We determined whether angiotensin II (ANG II) modulates the arterial baroreflex control of lumbar sympathetic nerve activity (LSNA) in chloralose-anesthetized rabbits. Intravenous infusion (iv) of ANG II caused significantly less reflex bradycardia and less inhibition of LSNA than iv phenylephrine (PE) for equivalent increments in arterial pressure.
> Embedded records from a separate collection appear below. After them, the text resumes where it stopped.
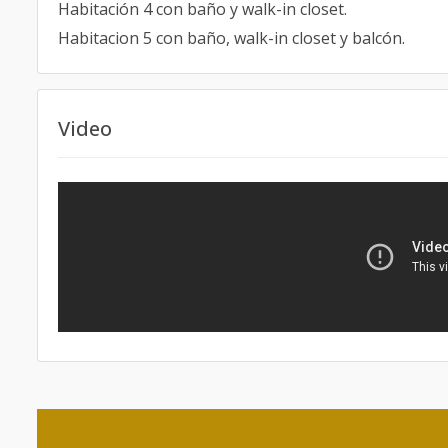
Habitación 4 con baño y walk-in closet.
Habitacion 5 con baño, walk-in closet y balcón.
Video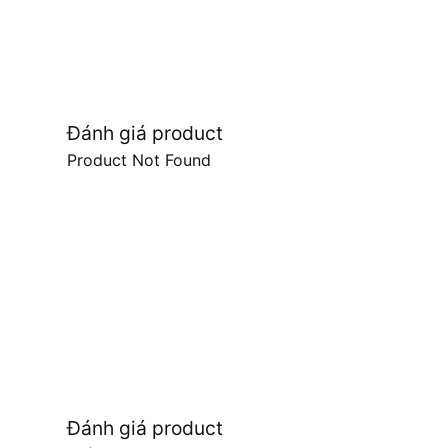
Đánh giá product
Product Not Found
Đánh giá product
During a background iv infusion of ANG II, which caused a small sustained increase in arterial pressure, the reflex inhibition of heart rate (HR) and LSNA in response to further increases in pressure with graded doses of PE was attenuated, but the reflex increase in HR and LSNA in response to hypotension with graded doses of nitroprusside was unchanged. This modulation of the baroreflex by ANG II is specific since a similar background infusion of PE did not alter baroreflex responses to further increases or to decreases in arterial pressure. The frequency of aortic baroreceptors was comparable for equivalent increases in pressure caused by iv ANG II or PE. When ANG II was confined to the isolated carotid sinuses, the reflex inhibition of HR and LSNA during distension of carotid sinuses was unchanged. An excitatory effect of ANG II on the efferent limb of the baroreflex that would oppose the reflex bradycardia or inhibition of LSNA is unlikely because when the pressor effect of ANG II was prevented by nitroprusside, there were no changes in HR and LSNA. We conclude that through an effect on the central nervous system iv ANG II has a selective effect on the arterial baroreflex; it impairs reflex decreases in HR and LSNA during hypertension but not reflex increases in HR and LSNA during hypotension.